[Page images and extracted text]
=== Section Start ===

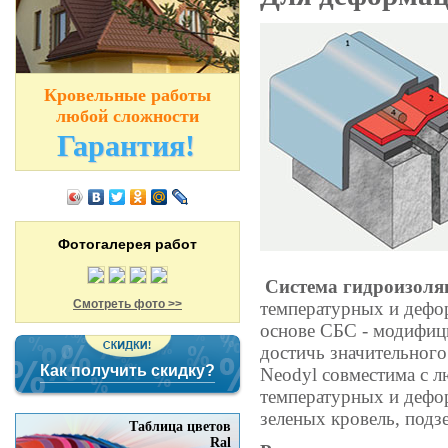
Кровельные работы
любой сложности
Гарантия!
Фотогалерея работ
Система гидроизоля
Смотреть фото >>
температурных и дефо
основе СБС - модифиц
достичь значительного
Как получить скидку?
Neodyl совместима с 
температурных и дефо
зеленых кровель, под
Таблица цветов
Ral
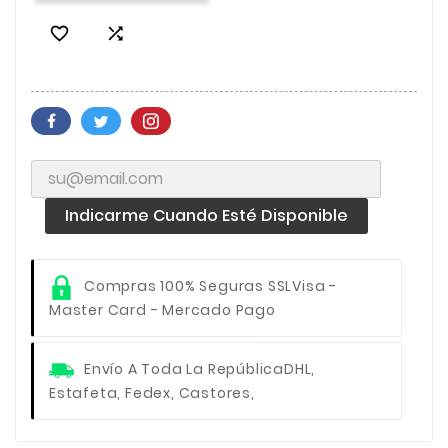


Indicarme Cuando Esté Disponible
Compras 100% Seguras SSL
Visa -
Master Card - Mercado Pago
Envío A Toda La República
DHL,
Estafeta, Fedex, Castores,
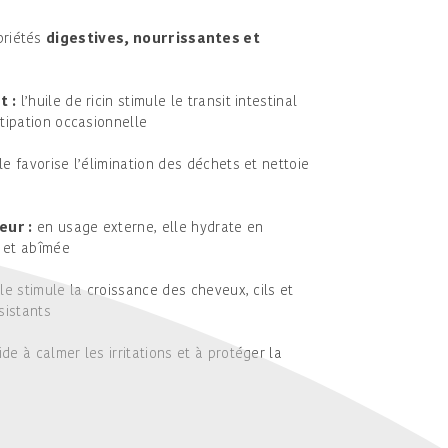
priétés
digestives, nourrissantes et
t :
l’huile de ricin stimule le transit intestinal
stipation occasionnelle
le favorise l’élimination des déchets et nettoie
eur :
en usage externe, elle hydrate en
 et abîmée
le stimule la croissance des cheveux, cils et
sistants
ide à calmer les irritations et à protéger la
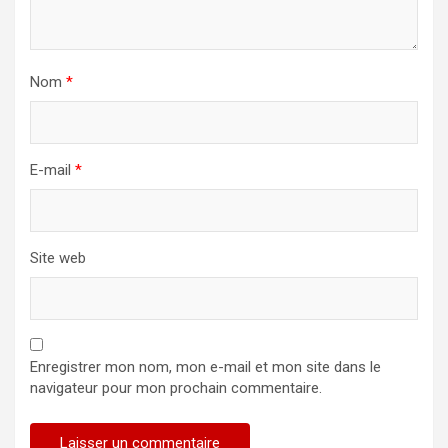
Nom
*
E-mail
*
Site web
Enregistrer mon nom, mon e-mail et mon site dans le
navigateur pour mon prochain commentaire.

=== Section End ===

» **ASSIGNMENT**: Copy out each line of the data containing the string "stimule".

» **OUTPUT OF THE EXERCISE**:
l’huile de ricin stimule le transit intestinal
le stimule la croissance des cheveux, cils et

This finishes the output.